The good thing about sounding an alert at three Indian airports (Chennai, Mumbai and Hyderabad) following specific inputs that something sinister was afoot, is in telling the public about it. This is a positive development, one that deserves commendation. The more the public knows, the higher is the safety factor; people become more cooperative if they are kept in the loop.
It's the hush-hush secrecy and the leaking of little dribs and drabs of conjecture that cause more panic, confusion and knee-jerk reactions. Transparency is the key because the more amplified the awareness the more difficult for terrorists to perform their dirty deeds.
Going public also stymies the VIP culture, because the public becomes less tolerant of the pompous self-inflated egotists and the carping critics who mess up security procedures at airports. By feeling part of the solution, people display more patience themselves.
Having said that, however, no number of sweeps or checks can create failsafe. They can be a contributory deterrent, but they cannot deter by themselves.
We have to remember that the visual image of the terrorist from the '70s when hijackings were in vogue is no longer valid. He is not the scruffy, cloth around his head and straggly bearded peasant screaming invective and waving an AK-47.
By that token, just like every suicide bomber and gun-toting rebel has figured out, there is no need for major logistics — simply use what is available.

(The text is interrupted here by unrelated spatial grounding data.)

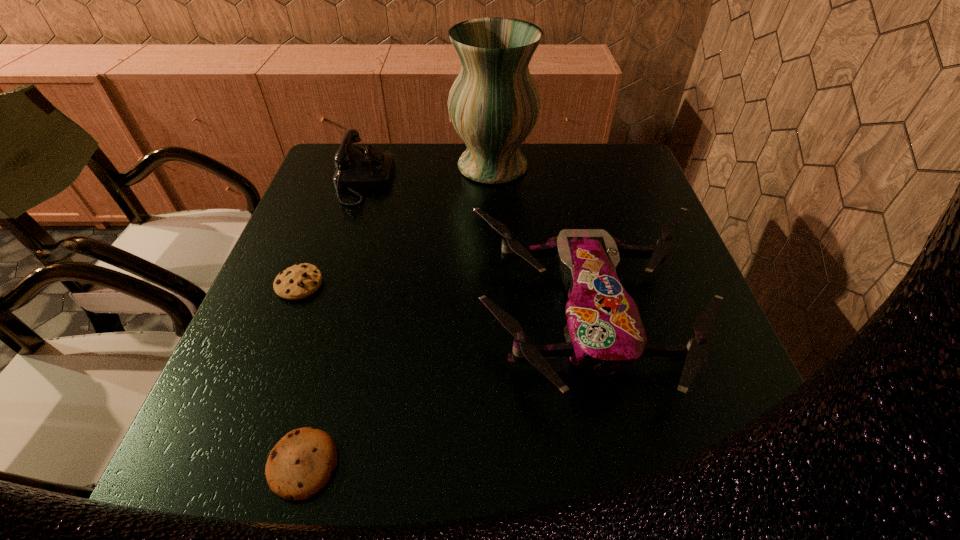 The image size is (960, 540). In the image, there is a desktop. Identify the location of vacant region at the right edge. (701, 377).

At what (x,y) coordinates should I click in order to perform the action: click on vacant space at the far right corner of the desktop. Please return your answer as a coordinate pair (x, y). Looking at the image, I should click on (583, 160).

The height and width of the screenshot is (540, 960). I want to click on free location at the near right corner, so click(x=780, y=476).

You are a GUI agent. You are given a task and a screenshot of the screen. Output one action in this format:
    pyautogui.click(x=<x>, y=<y>)
    Task: Click on the free spot between the farther cookie and the telephone
    Image resolution: width=960 pixels, height=540 pixels.
    Given the screenshot: What is the action you would take?
    pyautogui.click(x=331, y=233)

Find the location of a particular element. This screenshot has height=540, width=960. empty space between the tallest object and the drone is located at coordinates (541, 241).

Where is `free area in between the telephone and the tallest object`? Image resolution: width=960 pixels, height=540 pixels. free area in between the telephone and the tallest object is located at coordinates (428, 174).

Image resolution: width=960 pixels, height=540 pixels. In order to click on free spot between the nearer cookie and the telephone in this screenshot , I will do `click(333, 323)`.

Where is `vacant area between the drone and the left cookie`? The height and width of the screenshot is (540, 960). vacant area between the drone and the left cookie is located at coordinates (444, 300).

This screenshot has width=960, height=540. I want to click on unoccupied position between the tallest object and the telephone, so click(428, 174).

Image resolution: width=960 pixels, height=540 pixels. I want to click on vacant region between the telephone and the drone, so click(x=476, y=248). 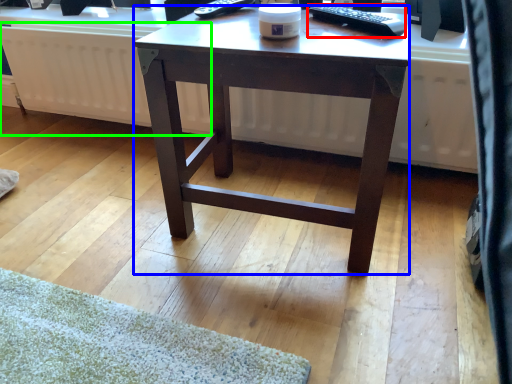 Question: Which is nearer to the remote control (highlighted by a red box)? desk (highlighted by a blue box) or radiator (highlighted by a green box).

Choices:
 (A) desk
 (B) radiator

Answer: (A) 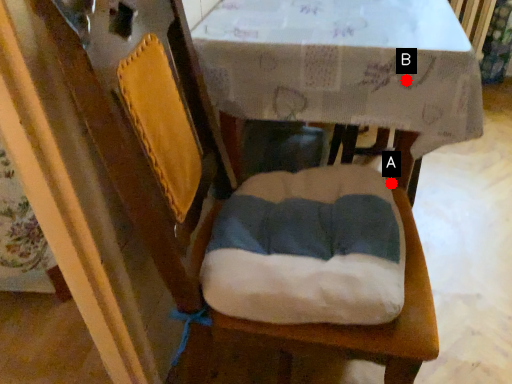 Question: Two points are circled on the image, labeled by A and B beside each circle. Among these points, which one is farthest from the camera?

Choices:
 (A) A is further
 (B) B is further

Answer: (A) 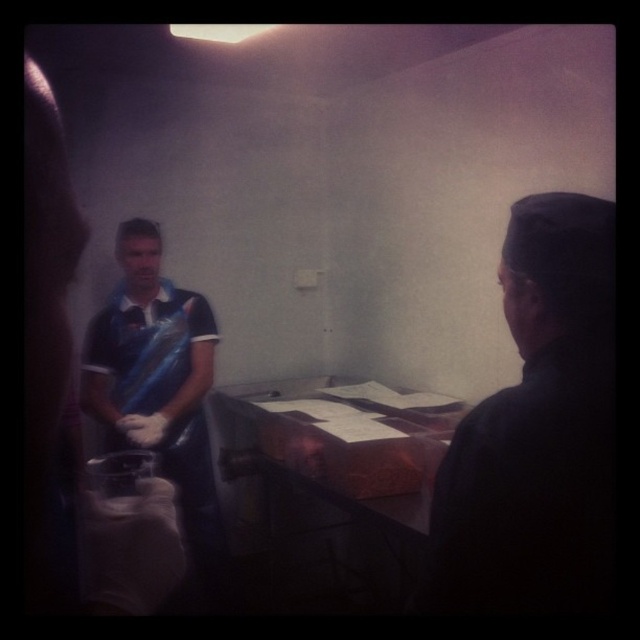 Based on the photo, you are a healthcare worker entering the room and need to locate both the dark matte cap at right and the blue plastic bag at left. Based on their positions, which object is higher up in the image?

The dark matte cap at right is above the blue plastic bag at left, so it is higher up in the image.

You are a delivery person who just arrived at the medical facility. You see a point at coordinate (x=538, y=432). Where is this point located?

The point at coordinate (x=538, y=432) is located on the dark matte cap at right.

You are a healthcare worker in the room and need to access both the dark matte cap at right and the blue plastic bag at left. Which object will you reach first if you move directly towards them?

The dark matte cap at right is closer to the viewer than the blue plastic bag at left, so you will reach the dark matte cap at right first. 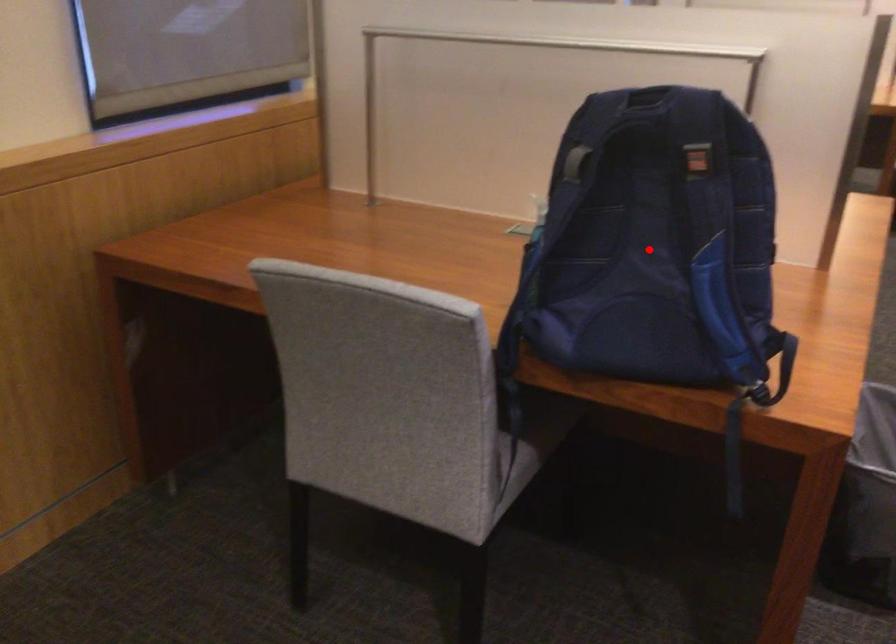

The most shocking example of this is reflected in the series of incidents involving terrorists mowing down people with vehicles. What can anyone do to stop that? Consequently, the man in the seat next to you could be as far removed in image as you are.
Aviation, by its very nature, is vulnerable because it flies from high grade security areas to weak and ineffectually manned airports to those that do not even merit attention. As such, commandeering aircraft is not a very major exercise for anyone desperate enough to do it if he or she has no regard for the consequences.
The strongest resistance, therefore, comes from sharing of real-time intelligence. If more nations exchange data on suspects and give each other dossiers on people of interest without worrying about frontiers and politics, aviation will be safer. Tracking of individuals and profiling them at various points, distillation of chatter from social media platforms and mobile phones, will all be weapons to be used in this ongoing effort to make the skies safer.
Contrary to popular belief, this is not so much an IATA initiative since IATA is more of a clearing house than an executive body. Although it has taken up causes like noise abatement procedures at Heathrow, power plant emissions, and can bring valuable support to the table, the matter of security is more to do with international police and intelligence agencies, especially those dealing with terror groups.
With the help of ICAO who have seized this issue for the past 40 years, air safety has improved its methods exponentially but so have its adversaries.
The official approach to airport security calls for security, passenger pre-screening, checkpoint screening of passengers and carry-on baggage, checked bag screening, and aircraft and onboard security. As things stand, one in three passengers does undergo secondary checks and is measured for profile. Between psychologists, behavior patterns and the use of databases a passenger, though unaware, might be tracked from the moment he enters a terminal.
A great deal can be done especially with the weakest links in the airport network. The vital flow of information would come from airlines themselves since they have the best database. However, airlines are reluctant to give out passenger profiles since they see it as a breach of faith and still balk at the idea. Unless there is higher cooperation and sharing of information between carriers and police and security forces, this shortfall will stay the Achilles' heel for global aviation.